Ельцин отмахнулся, газету у Коржакова не взял: «У Анатолия много врагов…»

— Уважаемый Борис Николаевич! — продолжал Чубайс, добившись тишины. — Всего год, как правительство осуществляет программу приватизации. В своем докладе Егор Тимурович показал те исходные цифры по тем нескольким десяткам кафе, ресторанам и другим предприятиям, оказавшимся — на конец прошлого года — в частных руках.

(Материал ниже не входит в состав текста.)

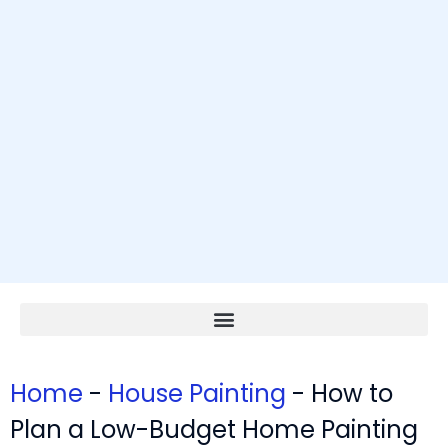
Home
-
House Painting
-
How to
Plan a Low-Budget Home Painting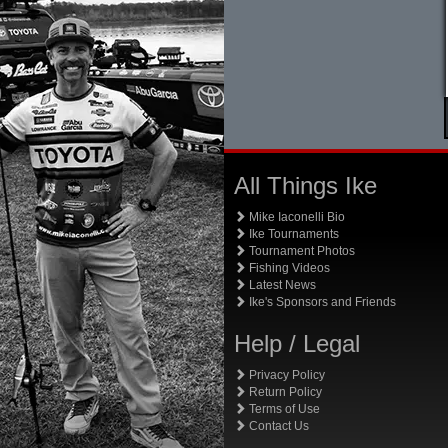
All Things Ike
Mike Iaconelli Bio
Ike Tournaments
Tournament Photos
Fishing Videos
Latest News
Ike's Sponsors and Friends
Help / Legal
Privacy Policy
Return Policy
Terms of Use
Contact Us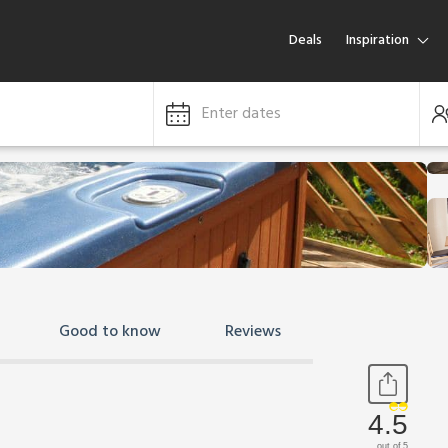
Deals
Inspiration
Enter dates
Good to know
Reviews
4.5
out of 5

Главный вопрос сегодня: что сделано? Отвечаю. В России появилась законодательная база приватизации. Ну так и дайте нам еще хотя бы полгода, и мы увидим, уважаемый Виктор Степанович, сколько у нас под окнами будет новых кранов-гигантов и бетономешалок! Мы увидим, как расцветет частная собственность! Это же не мы, молодые экономисты, неполный год находящиеся у власти, измучили советскую экономику, а ваши, господин Черномырдин, знакомые и незнакомые друзья, терзавшие Россию целых 73 года: читайте «Арипелаг ГУЛАГ»! И частная собственность будет…

— А кроме частной собственности ты что-нибудь знаешь об экономике? — перебил его Черномырдин. — Я извиняюсь, Борис Николаевич, — повернулся он к Ельцину, — но тут некоторые просто кувыркаются от радости, что мы… или мои там… мучили страну! — Только такие, как мы с Борисом Николаевичем, эту страну построили, а ты, Анатолий, ее отымел!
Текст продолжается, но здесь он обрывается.